Everything is better with a bit of backstory to support it in your campaign or setting. In one campaign I play in only the most mundane magic items such as potions and scrolls, don’t have some story attached to them. I decided to take a few minor magic items straight from the D&D material and try to enhance them with a bit of narrative. I might make this a bit of a rainy day creative exercise and add more in the future, so please let me know if you enjoyed them.

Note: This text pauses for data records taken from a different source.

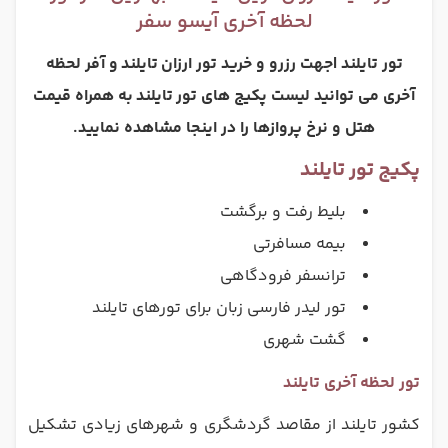
لحظه آخری آیسو سفر
تور تایلند |جهت رزرو و خرید تور ارزان
تایلند
و آفر لحظه
آخری می توانید لیست پکیج های تور
تایلند
به همراه قیمت
هتل و نرخ پروازها را در اینجا مشاهده نمایید.
پکیج تور تایلند
بلیط رفت و برگشت
بیمه مسافرتی
ترانسفر فرودگاهی
تور لیدر فارسی زبان برای تورهای تایلند
گشت شهری
تور لحظه آخری تایلند
کشور تایلند از مقاصد گردشگری و شهرهای زیادی تشکیل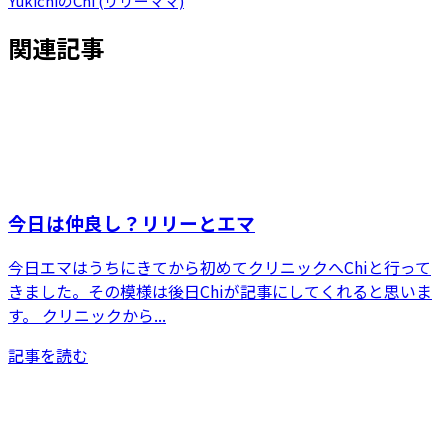
YukichiのChi (リリーママ)
関連記事
今日は仲良し？リリーとエマ
今日エマはうちにきてから初めてクリニックへChiと行って
きました。その模様は後日Chiが記事にしてくれると思いま
す。 クリニックから...
記事を読む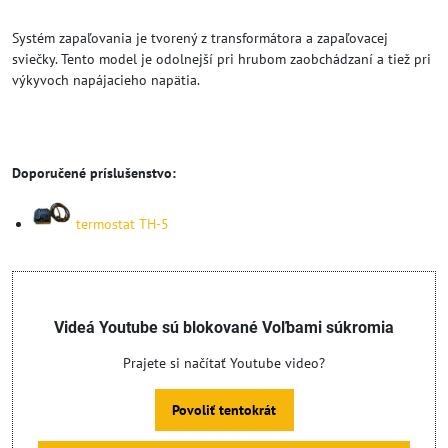
Systém zapaľovania je tvorený z transformátora a zapaľovacej
sviečky. Tento model je odolnejší pri hrubom zaobchádzaní a tiež pri
výkyvoch napájacieho napätia.
Doporučené príslušenstvo:
termostat TH-5
Videá Youtube sú blokované Voľbami súkromia
Prajete si načítať Youtube video?
Povoliť tentokrát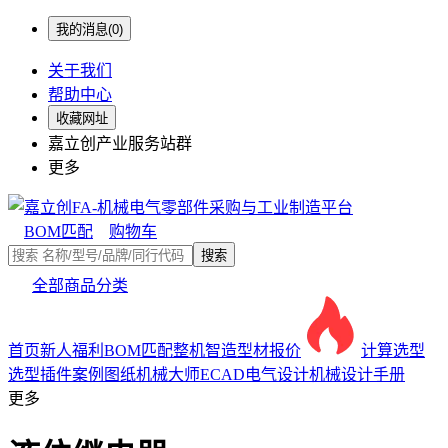
我的消息(0)
关于我们
帮助中心
收藏网址
嘉立创产业服务站群
更多
BOM匹配
购物车
搜索
全部商品分类
首页
新人福利
BOM匹配
整机智造
型材报价
计算选型
选型插件
案例图纸
机械大师
ECAD电气设计
机械设计手册
更多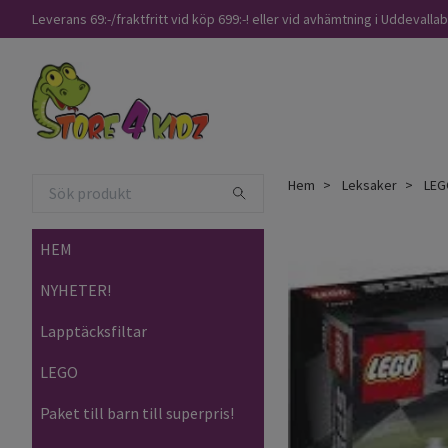
Leverans 69:-/fraktfritt vid köp 699:-! eller vid avhämtning i Uddevalla
Hem
Leksaker
LEG
HEM
NYHETER!
Lapptäcksfiltar
LEGO
Paket till barn till superpris!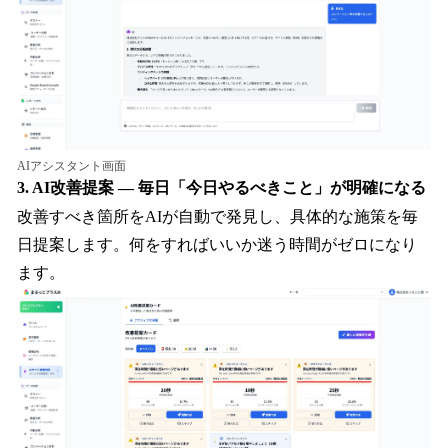
AIアシスタント画面
3. AI改善提案 — 毎日「今日やるべきこと」が明確になる
改善すべき箇所をAIが自動で発見し、具体的な施策を毎
日提案します。何をすればいいか迷う時間がゼロになり
ます。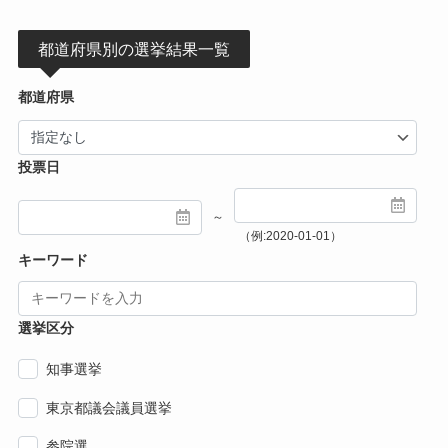
都道府県別の選挙結果一覧
都道府県
投票日
～
（例:2020-01-01）
キーワード
選挙区分
知事選挙
東京都議会議員選挙
参院選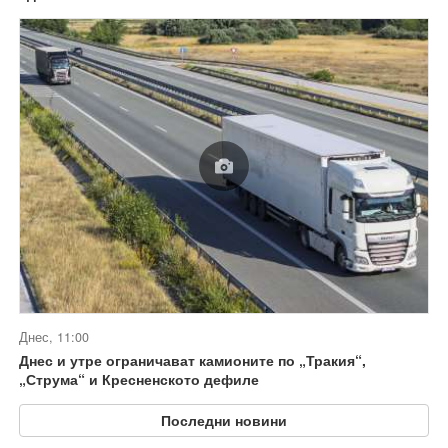
Днес, 11:00
Днес и утре ограничават камионите по „Тракия“,
„Струма“ и Кресненското дефиле
Последни новини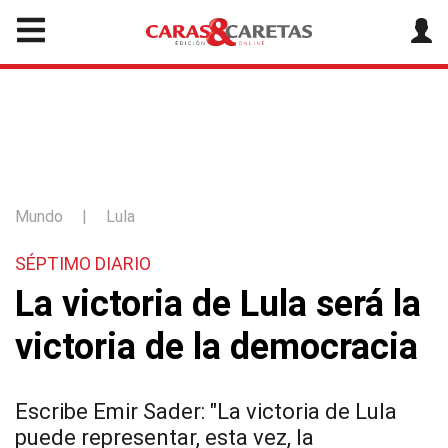
Mundo
|
Lula
SÉPTIMO DIARIO
La victoria de Lula será la
victoria de la democracia
Escribe Emir Sader: "La victoria de Lula
puede representar, esta vez, la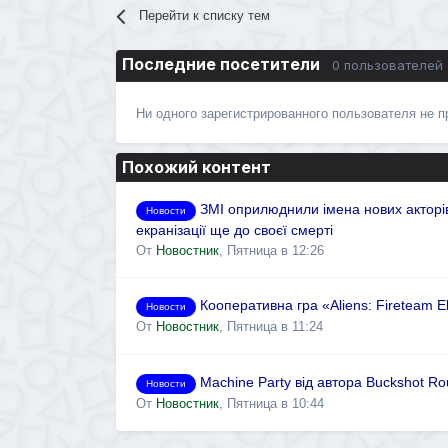
Перейти к списку тем
Последние посетители
0 пользователей
Ни одного зарегистрированного пользователя не 
Похожий контент
ЗМІ оприлюднили імена нових акторі
Новости
екранізації ще до своєї смерті
От
Новостник
,
Пятница в 12:26
Кооперативна гра «Aliens: Fireteam El
Новости
От
Новостник
,
Пятница в 11:24
Machine Party від автора Buckshot Ro
Новости
От
Новостник
,
Пятница в 10:44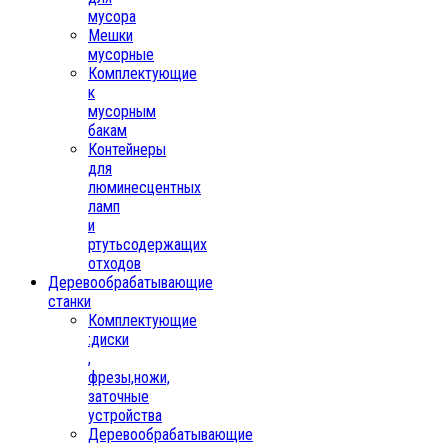
мусора
Мешки
мусорные
Комплектующие
к
мусорным
бакам
Контейнеры
для
люминесцентных
ламп
и
ртутьсодержащих
отходов
Деревообрабатывающие
станки
Комплектующие
:диски
,
фрезы,ножи,
заточные
устройства
Деревообрабатывающие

The Skullfont is a gruesome treasure of naval lore that no sailor hopes to ever have cause to use. Legends claim that it was enchanted from the remains of one member of a crew, when they were cast adrift after their vessel sank far from land. The doomed owner lost the “drawing of lots” when it came time to invoke the Custom of the Sea. After the act was done only his skull remained but as time passed and thirst replaced hunger, the other survivors entered a fell pack with an unknown power beneath the waves. The Skullfont functions as a Decanter of Endless Water, spewing forth the commanded liquid from its mouth. It is said that anyone that quenches their thirst from it, however, is fated to find themselves a drift and faced with the same grim fate of drawing the lots one day. Others scoff at this bit of embellishment and claim it is merely a custom version of the magic item crafted by a creator with a twisted sense of humor.

The woodsman who found it claimed the Sylvan Sachet lay around the neck of a skeleton partially entombed by the trunk of a large tree at least a few centuries old. It passed through several hands before a wizard came across it in a curio shop and later identified it. When the western woods were young and wild, before the latecomers, and before logging trails matured into trade roads, locals ventured into its interior to forage for morels, ginseng, truffles and other woodland treasures, but never felling a living tree. It was one of these folk that met a dryad. Star-crossed from the start, the two became lovers and the mortal would journey to and from the forest despite the perils. It was from this peril that the dryad created the Sylvan Sachet from fey-touched herbs and wrapped in strands woven of her own silver birch locks to grant the mortal safety and guidance past less welcoming inhabitants of the forest. The bundle is frayed now, two of its strands lost, used at some point, but three remain. It is unclear what fell the mortal in the forest so many years ago, but local bards claim that the dryad must still walk the deep woods that remain or the bundle would have crumbled by now. The Sylvan Sachet functions as a Charm of Plant Command with three charges.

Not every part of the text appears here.